I wanted to finally really learn OCaml and couldn’t think of a project to start. So, I’ve begun implementing the code in Programming Collective Intelligence, originally in Python, in OCaml. I’ll save my initial complaints about OCaml till later, since they may go away once I become more accustomed to it, but there are definitely things I miss from Erlang and Haskell.
Below is the first code for making recommendations, Chapter 2. Its very simple but will be built off of in my next posts.
let sim_distance critics critic_1 critic_2 =
let movies_1 = Hashtbl.find critics critic_1 in
let movies_2 = Hashtbl.find critics critic_2 in
let add_squares movie rank_1 sum =
if Hashtbl.mem movies_2 movie then
let rank_2 = Hashtbl.find movies_2 movie in
sum +. ((rank_1 -. rank_2) ** 2.)
else
sum
in (1. /. (1. +. Hashtbl.fold add_squares movies_1 0.)) ;;
let create_hash list =
let hash = Hashtbl.create 1 in
let rec create_hash_rec list = match list with
[] -> hash
| (key, value)::xs -> Hashtbl.add hash key value ; create_hash_rec xs
in create_hash_rec list;;
let test =
let critics =
create_hash [("Lisa Rose", (create_hash [("Lady in the Water", 2.5) ;
("Snakes on a Plane", 3.5)])) ;
("Gene Seymour", (create_hash [("Lady in the Water", 3.0)]))]
in sim_distance critics "Lisa Rose" "Gene Seymour" ;;
This code creates a hash with keys being the name of a movie critic and the value is another Hash containing names of movies and the score the critic gave the movie. The sim_distance function finds the similarity between two reviewers, when the test is run it return 0.8 for the similarity between Lisa and Gene.
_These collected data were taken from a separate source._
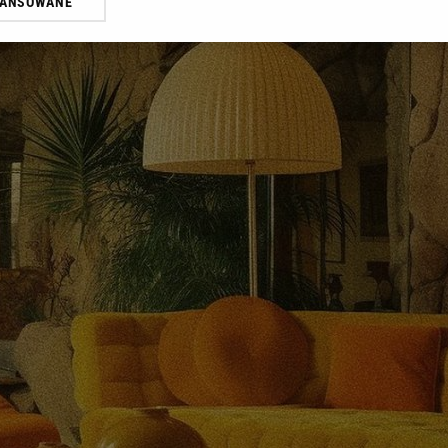
WANSOWANE
żasz też zgodę na zainstalowanie i przechowywanie plików cookie Gazeta.p
gora S.A. na Twoim urządzeniu końcowym. Możesz w każdej chwili zmien
 wywołując narzędzie do zarządzania twoimi preferencjami dot. przetw
ywatności ” w stopce serwisu i przechodząc do „Ustawień Zaawansowan
st także za pomocą ustawień przeglądarki.
rzy i Agora S.A. możemy przetwarzać dane osobowe w następujących cel
 geolokalizacyjnych. Aktywne skanowanie charakterystyki urządzenia do
 na urządzeniu lub dostęp do nich. Spersonalizowane reklamy i treści, p
zanie usług.
Lista Zaufanych Partnerów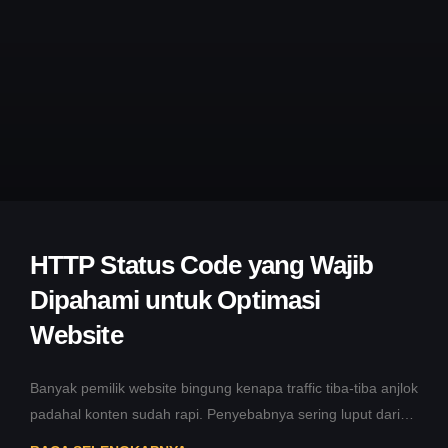
HTTP Status Code yang Wajib
Dipahami untuk Optimasi
Website
Banyak pemilik website bingung kenapa traffic tiba-tiba anjlok
padahal konten sudah rapi. Penyebabnya sering luput dari
perhatian, yaitu HTTP status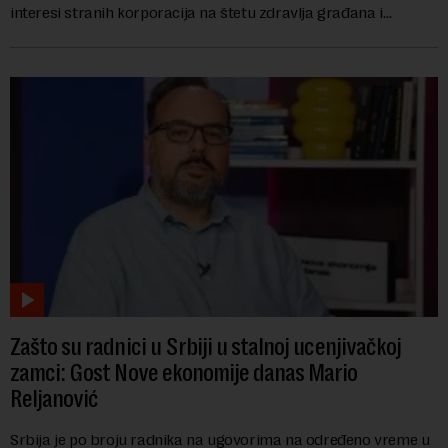
interesi stranih korporacija na štetu zdravlja građana i
imovine, tvrdi advokat Srete...
Zašto su radnici u Srbiji u stalnoj ucenjivačkoj
zamci: Gost Nove ekonomije danas Mario
Reljanović
Srbija je po broju radnika na ugovorima na određeno vreme u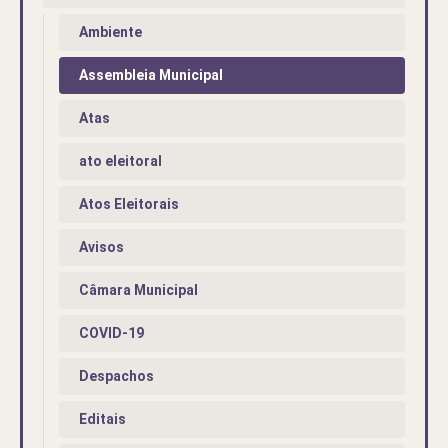
Ambiente
Assembleia Municipal
Atas
ato eleitoral
Atos Eleitorais
Avisos
Câmara Municipal
COVID-19
Despachos
Editais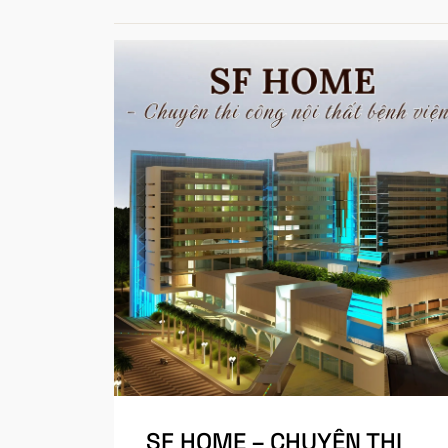
SF HOME – CHUYÊN THI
I’ll go into how similarities work later.
My main problem with the code is its not purely functional. I originally implemented it with lists but wanted the running time to be the same as the Python code, requiring a hash for O(1) lookups and, sadly, destructive data structures. Luckily, this gives me a reason to play around more with Purely Functional Data Structures. Meaning, I’ll probably get caught up implementing data structures for this very basic first part of Collective Intelligence…
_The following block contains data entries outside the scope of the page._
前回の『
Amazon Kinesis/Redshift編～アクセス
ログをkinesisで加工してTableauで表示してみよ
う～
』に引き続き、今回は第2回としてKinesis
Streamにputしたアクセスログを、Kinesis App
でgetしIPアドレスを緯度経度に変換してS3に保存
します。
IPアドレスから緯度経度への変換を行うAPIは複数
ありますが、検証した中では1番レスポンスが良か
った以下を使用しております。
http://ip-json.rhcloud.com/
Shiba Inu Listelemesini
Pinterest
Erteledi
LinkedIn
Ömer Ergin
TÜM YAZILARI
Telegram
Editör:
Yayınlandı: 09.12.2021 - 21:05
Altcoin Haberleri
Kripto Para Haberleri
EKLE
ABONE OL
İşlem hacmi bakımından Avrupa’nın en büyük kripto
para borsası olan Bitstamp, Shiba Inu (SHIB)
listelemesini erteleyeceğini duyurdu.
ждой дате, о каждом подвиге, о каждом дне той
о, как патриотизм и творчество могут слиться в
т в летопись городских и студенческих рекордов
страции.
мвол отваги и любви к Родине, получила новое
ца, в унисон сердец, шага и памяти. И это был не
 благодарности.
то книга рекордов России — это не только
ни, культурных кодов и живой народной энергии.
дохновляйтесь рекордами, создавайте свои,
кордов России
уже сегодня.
As I said, I don’t know OCaml, so this is probably not the best code but it works. Suggestions would be great.
Well my OCaml is a little rusty, but the first thing I would change is all the Hashtable usage. This makes sense in Python/Perl/etc. but not in OCaml. Instead I would use algebraic types, like so:
type movie_ratings = Movie of string * float
type critics = Critic of string * movie_ratings list
Then constructing it would look something like this:
let critics = [
Critic("Lisa Rose", [ Movie("Lady in the Water", 2.5); Movie("Snakes on a Plane", 3.5) ]);
Critic(”Gene Seymour”, [ Movie("Lady in the Water", 3.0) ])
] in …
After that you just need to adjust the code to not search hashtables, but to decounstruct the types instead. Its a little more Ocaml-ish this way, and most of the Hashtbl functions can also be found in the List module as well (although they may require a little more work to implement).
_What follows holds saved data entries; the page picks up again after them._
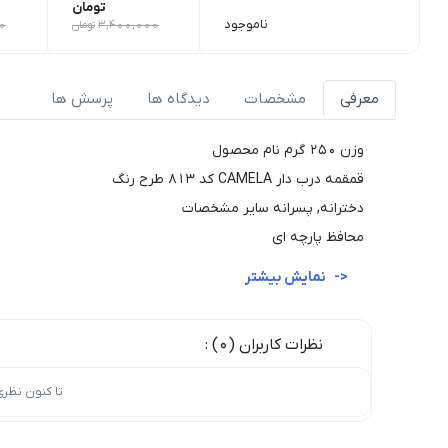
تومان
ناموجود
3,400,000
تومان
0
معرفی
مشخصات
دیدگاه ها
پرسش ها
وزن 250 گرم نام محصول
قمقمه درب دار CAMELA کد 813 طرح رنگ
دخترانه, پسرانه سایر مشخصات
محافظ پارچه ای
نمایش بیشتر
نظرات کاربران (0) :
تا کنون نظر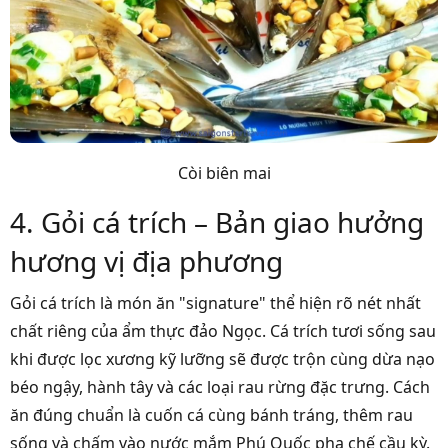
Còi biên mai
4. Gỏi cá trích – Bản giao hưởng
hương vị địa phương
Gỏi cá trích là món ăn "signature" thể hiện rõ nét nhất
chất riêng của ẩm thực đảo Ngọc. Cá trích tươi sống sau
khi được lọc xương kỹ lưỡng sẽ được trộn cùng dừa nạo
béo ngậy, hành tây và các loại rau rừng đặc trưng. Cách
ăn đúng chuẩn là cuốn cá cùng bánh tráng, thêm rau
sống và chấm vào nước mắm Phú Quốc pha chế cầu kỳ.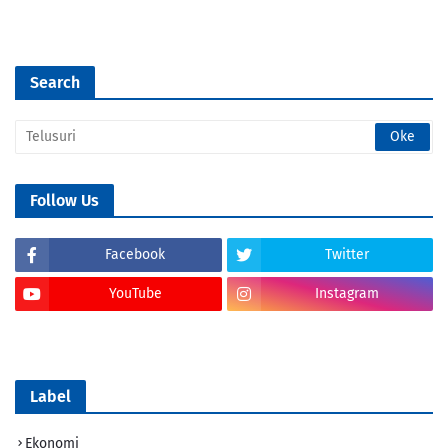
Search
Follow Us
Facebook
Twitter
YouTube
Instagram
Tik Tok
Label
Ekonomi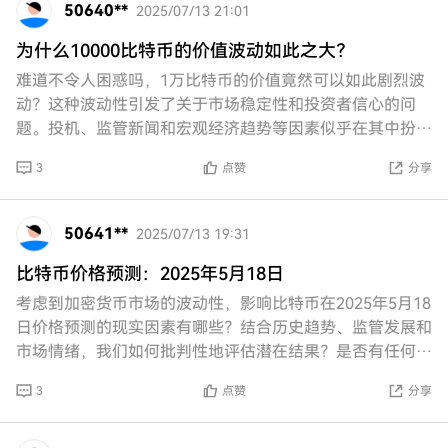
50640**
2025/07/13 21:01
为什么10000比特币的价值波动如此之大？
难道不令人困惑吗，1万比特币的价值竟然可以如此剧烈波
动？这种波动性引发了关于市场稳定性和投资者信心的问
题。投机、监管新闻和宏观经济趋势等因素似乎在其中扮演
着重要角色。我们难道不应该关注这种不可预测的价
3
点赞
分享
50641**
2025/07/13 19:31
比特币价格预测：2025年5月18日
考虑到加密货币市场的波动性，影响比特币在2025年5月18
日价格预测的现实因素有哪些？结合历史趋势、监管发展和
市场情绪，我们如何批判性地评估潜在结果？是否有任何可
信的分析或模型可以提供对这一预测的洞察
3
点赞
分享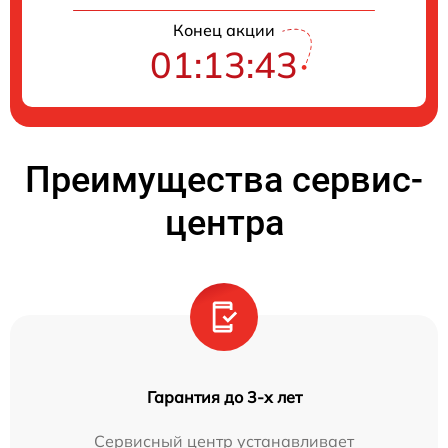
Конец акции
01:13:42
Преимущества сервис-
центра
Гарантия до 3-х лет
Сервисный центр устанавливает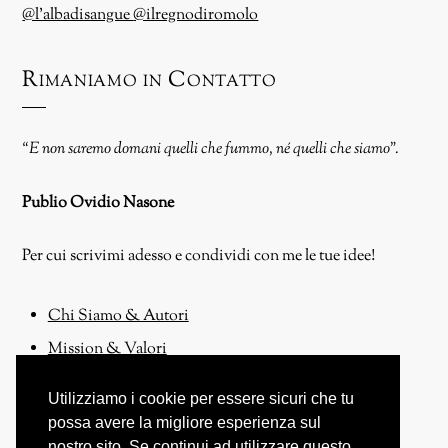
@l’albadisangue
@ilregnodiromolo
Rimaniamo in Contatto
“E non saremo domani quelli che fummo, né quelli che siamo”.
Publio Ovidio Nasone
Per cui scrivimi adesso e condividi con me le tue idee!
Chi Siamo & Autori
Mission & Valori
Contattaci
Utilizziamo i cookie per essere sicuri che tu
Proponi un Articolo!
possa avere la migliore esperienza sul
nostro sito. Se continui ad utilizzare questo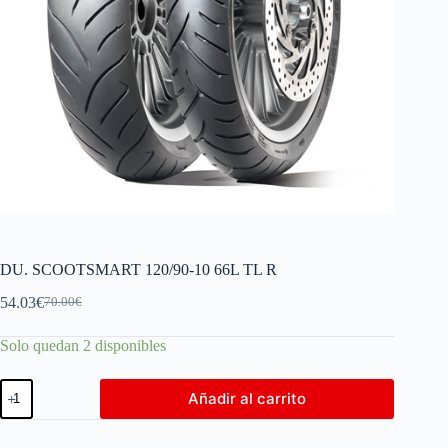
DU. SCOOTSMART 120/90-10 66L TL R
54.03
€
70.00
€
Solo quedan 2 disponibles
Añadir al carrito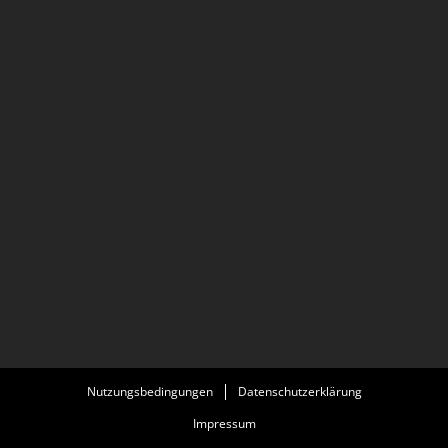
Nutzungsbedingungen
Datenschutzerklärung
Impressum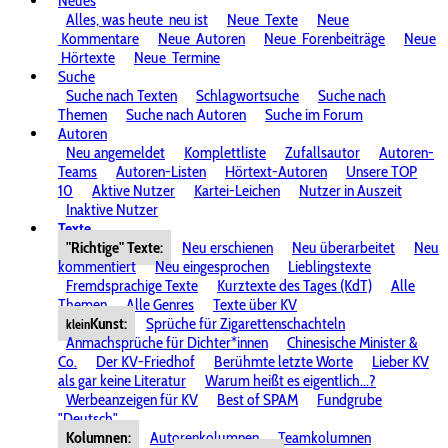
Neues
Alles, was heute
neu ist
Neue
Texte
Neue
Kommentare
Neue
Autoren
Neue
Forenbeiträge
Neue
Hörtexte
Neue
Termine
Suche
Suche nach Texten
Schlagwortsuche
Suche nach
Themen
Suche nach Autoren
Suche im Forum
Autoren
Neu angemeldet
Komplettliste
Zufallsautor
Autoren-
Teams
Autoren-Listen
Hörtext-Autoren
Unsere TOP
10
Aktive Nutzer
Kartei-Leichen
Nutzer in Auszeit
Inaktive Nutzer
Texte
"Richtige" Texte:
Neu erschienen
Neu überarbeitet
Neu
kommentiert
Neu eingesprochen
Lieblingstexte
Fremdsprachige Texte
Kurztexte des Tages (KdT)
Alle
Themen
Alle Genres
Texte über KV
Kunst:
Sprüche für Zigarettenschachteln
klein
Anmachsprüche für Dichter*innen
Chinesische Minister &
Co.
Der KV-Friedhof
Berühmte letzte Worte
Lieber KV
als gar keine Literatur
Warum heißt es eigentlich...?
Werbeanzeigen für KV
Best of SPAM
Fundgrube
"Deutsch"
Kolumnen:
Autorenkolumnen
Teamkolumnen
Yeah, using algebraic types helps readability and use, but its really the same way I originally implemented it. I changed it to Hashtbls so the code would have the same growth at the Python code. Of course, this doesn’t matter for so many reasons, its only two critics, its never actually going to be used… But this way Python coders can’t use it as an attack :).
I plan to reimplement it with a purely functional data structure, but not lists. Still won’t be able to get O(1), like hashes, but closer than O(n).
This is just for learning and having fun, and maybe others will enjoy it too. So, no (I know someone is thinking it), its not a waste of time to over complicate everything.